Optimize_table_order类负责实际的join reorder操作，入口方法为其惟一的public方法 choose_table_order，在make_join_plan中被调用。Optimize_table_order依赖三个前提：

tables的依赖关系已经排好序
access paths 排好序
statistics 采样已经完成

choose_table_order Steps：

初始化const_tables的cost，如果全是const_tables则可以直接短路返回
如果是在一个sjm(semi-join materialization) plan优化过程中，则做一次排序将semi-join(即子查询的query提前预计算，可根据需求物化)

否则，非STRAIGHT_JOIN且depend无关的tables是按照row_count从小到大排序的

if (SELECT_STRAIGHT_JOIN option is set)
  reorder tables so dependent tables come after tables they depend
  on, otherwise keep tables in the order they were specified in the query
else
  Apply heuristic: pre-sort all access plans with respect to the number of
  records accessed.

Sort algo is merge-sort (tbl >= 5) or insert-sort (tbl < 5)

如果有where_cond，需要把where_cond涉及的列遍历设置到table->cond_set的bitmap中。
STRAIGHT_JOIN的tables优化optimize_straight_join。STRAIGHT_JOIN相当于用户限定了JOIN的顺序，所以此处的优化工作如其注释所说：Select the best ways to access the tables in a query without reordering them.
非STRAIGHT_JOIN则使用启发式贪心算法greedy_search 进行join reorder。

optimize_straight_join :

只支持straight_join，DBUG_ASSERT(join->select_lex->sj_nests.is_empty());与semi-join不兼容，只关注primary tables。
对每个JOIN_TABLE，best_access_path计算其最优的access path，best_access_path通俗的思路概括可参见上面table access pathexplain文档中关于join types的介绍。

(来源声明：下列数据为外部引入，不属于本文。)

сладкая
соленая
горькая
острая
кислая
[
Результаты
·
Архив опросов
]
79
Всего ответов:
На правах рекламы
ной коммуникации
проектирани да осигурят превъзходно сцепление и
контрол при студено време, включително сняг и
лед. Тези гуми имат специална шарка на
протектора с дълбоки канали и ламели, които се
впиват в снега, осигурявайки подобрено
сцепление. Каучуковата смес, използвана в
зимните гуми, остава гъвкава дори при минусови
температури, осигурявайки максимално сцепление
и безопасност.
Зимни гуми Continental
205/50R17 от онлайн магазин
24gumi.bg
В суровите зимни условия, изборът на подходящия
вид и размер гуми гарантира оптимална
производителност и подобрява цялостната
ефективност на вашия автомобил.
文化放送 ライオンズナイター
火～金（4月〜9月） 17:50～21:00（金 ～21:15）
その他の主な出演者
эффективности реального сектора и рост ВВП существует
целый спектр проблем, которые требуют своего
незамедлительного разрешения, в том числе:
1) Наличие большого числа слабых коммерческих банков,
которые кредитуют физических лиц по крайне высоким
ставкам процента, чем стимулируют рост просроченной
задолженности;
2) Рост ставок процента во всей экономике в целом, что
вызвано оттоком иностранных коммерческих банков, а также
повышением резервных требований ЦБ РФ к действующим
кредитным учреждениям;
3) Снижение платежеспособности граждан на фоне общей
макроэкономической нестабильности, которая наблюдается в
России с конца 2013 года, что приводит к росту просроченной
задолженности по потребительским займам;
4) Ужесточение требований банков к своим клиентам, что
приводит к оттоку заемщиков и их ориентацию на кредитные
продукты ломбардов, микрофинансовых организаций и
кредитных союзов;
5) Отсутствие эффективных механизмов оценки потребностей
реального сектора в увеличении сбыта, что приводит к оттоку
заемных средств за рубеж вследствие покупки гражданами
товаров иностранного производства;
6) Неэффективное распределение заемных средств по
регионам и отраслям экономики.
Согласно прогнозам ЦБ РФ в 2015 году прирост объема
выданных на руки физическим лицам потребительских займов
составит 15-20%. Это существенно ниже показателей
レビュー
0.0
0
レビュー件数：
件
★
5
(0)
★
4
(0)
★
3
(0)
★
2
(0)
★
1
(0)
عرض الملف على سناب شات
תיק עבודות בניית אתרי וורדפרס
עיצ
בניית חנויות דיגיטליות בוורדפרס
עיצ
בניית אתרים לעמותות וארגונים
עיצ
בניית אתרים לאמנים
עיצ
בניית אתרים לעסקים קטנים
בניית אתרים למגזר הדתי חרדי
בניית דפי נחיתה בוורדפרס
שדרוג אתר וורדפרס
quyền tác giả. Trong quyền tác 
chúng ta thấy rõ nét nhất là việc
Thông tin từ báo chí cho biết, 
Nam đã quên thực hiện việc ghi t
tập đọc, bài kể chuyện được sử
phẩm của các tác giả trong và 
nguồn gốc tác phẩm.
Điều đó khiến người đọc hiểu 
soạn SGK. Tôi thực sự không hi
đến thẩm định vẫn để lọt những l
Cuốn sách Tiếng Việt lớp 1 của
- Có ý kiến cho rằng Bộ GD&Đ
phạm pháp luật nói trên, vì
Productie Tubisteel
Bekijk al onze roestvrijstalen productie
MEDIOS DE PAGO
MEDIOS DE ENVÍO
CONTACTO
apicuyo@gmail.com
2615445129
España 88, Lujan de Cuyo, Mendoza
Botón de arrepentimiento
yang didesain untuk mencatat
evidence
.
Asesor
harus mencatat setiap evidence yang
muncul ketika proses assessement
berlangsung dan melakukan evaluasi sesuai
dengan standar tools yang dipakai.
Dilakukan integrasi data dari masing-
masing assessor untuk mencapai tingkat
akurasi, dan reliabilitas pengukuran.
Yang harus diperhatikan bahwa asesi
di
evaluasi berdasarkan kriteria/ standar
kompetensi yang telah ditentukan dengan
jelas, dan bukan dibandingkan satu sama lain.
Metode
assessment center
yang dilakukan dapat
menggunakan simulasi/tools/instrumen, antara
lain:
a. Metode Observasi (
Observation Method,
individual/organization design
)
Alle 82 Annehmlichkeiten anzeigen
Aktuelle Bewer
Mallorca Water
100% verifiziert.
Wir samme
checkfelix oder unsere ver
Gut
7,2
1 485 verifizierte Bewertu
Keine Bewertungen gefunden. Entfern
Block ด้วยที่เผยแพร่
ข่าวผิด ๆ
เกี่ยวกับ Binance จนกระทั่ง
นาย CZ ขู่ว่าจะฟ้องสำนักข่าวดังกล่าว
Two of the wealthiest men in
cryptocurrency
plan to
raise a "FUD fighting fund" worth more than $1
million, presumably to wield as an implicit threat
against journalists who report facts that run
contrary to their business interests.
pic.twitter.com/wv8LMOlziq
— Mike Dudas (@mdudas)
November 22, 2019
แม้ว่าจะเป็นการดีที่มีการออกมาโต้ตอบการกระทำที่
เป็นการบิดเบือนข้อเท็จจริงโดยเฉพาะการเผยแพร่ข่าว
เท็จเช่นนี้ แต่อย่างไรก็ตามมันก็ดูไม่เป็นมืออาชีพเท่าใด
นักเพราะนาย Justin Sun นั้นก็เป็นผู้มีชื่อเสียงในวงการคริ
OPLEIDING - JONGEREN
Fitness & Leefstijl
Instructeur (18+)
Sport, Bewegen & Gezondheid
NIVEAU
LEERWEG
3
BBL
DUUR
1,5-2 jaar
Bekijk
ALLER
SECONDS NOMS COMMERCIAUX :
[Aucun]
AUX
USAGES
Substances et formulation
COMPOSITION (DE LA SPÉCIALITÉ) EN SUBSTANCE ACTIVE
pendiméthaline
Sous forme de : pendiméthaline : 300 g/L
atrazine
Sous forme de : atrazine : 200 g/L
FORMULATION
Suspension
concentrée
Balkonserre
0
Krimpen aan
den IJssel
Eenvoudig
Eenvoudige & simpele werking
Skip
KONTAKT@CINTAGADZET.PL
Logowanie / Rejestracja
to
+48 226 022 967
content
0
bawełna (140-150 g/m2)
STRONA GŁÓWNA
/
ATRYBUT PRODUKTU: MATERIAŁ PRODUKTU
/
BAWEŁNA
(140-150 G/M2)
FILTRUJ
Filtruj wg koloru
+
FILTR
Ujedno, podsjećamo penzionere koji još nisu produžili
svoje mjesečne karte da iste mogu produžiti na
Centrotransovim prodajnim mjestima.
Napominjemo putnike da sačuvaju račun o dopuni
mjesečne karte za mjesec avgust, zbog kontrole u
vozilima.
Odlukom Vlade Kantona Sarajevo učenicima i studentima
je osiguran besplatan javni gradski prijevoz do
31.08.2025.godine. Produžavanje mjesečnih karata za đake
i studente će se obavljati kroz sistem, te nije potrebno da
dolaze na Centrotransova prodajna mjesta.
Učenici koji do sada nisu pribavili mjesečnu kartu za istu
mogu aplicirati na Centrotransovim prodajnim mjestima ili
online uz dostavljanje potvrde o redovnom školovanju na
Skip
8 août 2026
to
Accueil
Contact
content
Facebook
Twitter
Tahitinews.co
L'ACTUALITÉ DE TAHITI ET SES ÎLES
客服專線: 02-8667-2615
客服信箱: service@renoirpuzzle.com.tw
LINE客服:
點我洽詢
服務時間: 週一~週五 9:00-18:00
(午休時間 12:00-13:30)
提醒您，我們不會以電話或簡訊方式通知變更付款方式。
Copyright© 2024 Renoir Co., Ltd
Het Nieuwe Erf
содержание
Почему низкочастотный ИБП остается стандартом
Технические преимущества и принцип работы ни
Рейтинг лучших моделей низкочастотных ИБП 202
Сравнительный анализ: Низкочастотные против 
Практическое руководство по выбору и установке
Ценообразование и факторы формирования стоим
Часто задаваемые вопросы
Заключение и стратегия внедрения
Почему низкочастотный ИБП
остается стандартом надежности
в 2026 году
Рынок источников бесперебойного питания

set_prefix_join_cost计算当前表基于对应access path下的cost，并计入总的cost model。Cost计算如下：

m_row_evaluate_cost = 0.1 // default value

/*
Cost of accessing the table in course of the entire complete join
    execution, i.e. cost of one access method use (e.g. 'range' or
    'ref' scan ) multiplied by estimated number of rows from tables
    earlier in the join sequence.
*/
read_cost = get_read_cost(table)

void set_prefix_join_cost(uint idx, const Cost_model_server *cm) {
  if (idx == 0) {
    prefix_rowcount = rows_fetched;
    prefix_cost = read_cost + prefix_rowcount * m_row_evaluate_cost;
  } else {
    // this - 1 means last table
    prefix_rowcount = (this - 1)->prefix_rowcount * rows_fetched;
    prefix_cost = (this - 1)->prefix_cost + read_cost + prefix_rowcount * m_row_evaluate_cost;
  }
  // float filter_effect [0,1] means cond filters in executor may reduce rows. 1 means nothing filtered, 0 means all rows filtered and no rows left. It is used to calculate how many row combinations will be joined with the next table
  prefix_rowcount *= filter_effect;
}

greedy_search：

bool Optimize_table_order::best_extension_by_limited_search( table_map remaining_tables, uint idx, uint current_search_depth);
  
procedure greedy_search
    input: remaining_tables
    output: partial_plan;
    {
      partial_plan = <>;
      do {
        (table, a) = best_extension_by_limited_search(partial_plan, remaining_tables, limit_search_depth);
        partial_plan = concat(partial_plan, (table, a));
        remaining_tables = remaining_tables - table;
      } while (remaining_tables != {})
      return pplan;
    }

// 简单理解就是每一步找拓展出去join路径最佳的table，按顺序加进plan里面。
// 这种方案会很受选取的第一个表影响(因为第一个表没有join关系，只能依靠筛选之后的cardinality，一般都是小表)，选小表作第一个表不一定是最优选择。一般Greedy的优化方案会把每个表都当第一个表去评估一次cost，然后从N个cost里选最小的作为最终plan。MySQL里只是返回找到的第一个完整的plan。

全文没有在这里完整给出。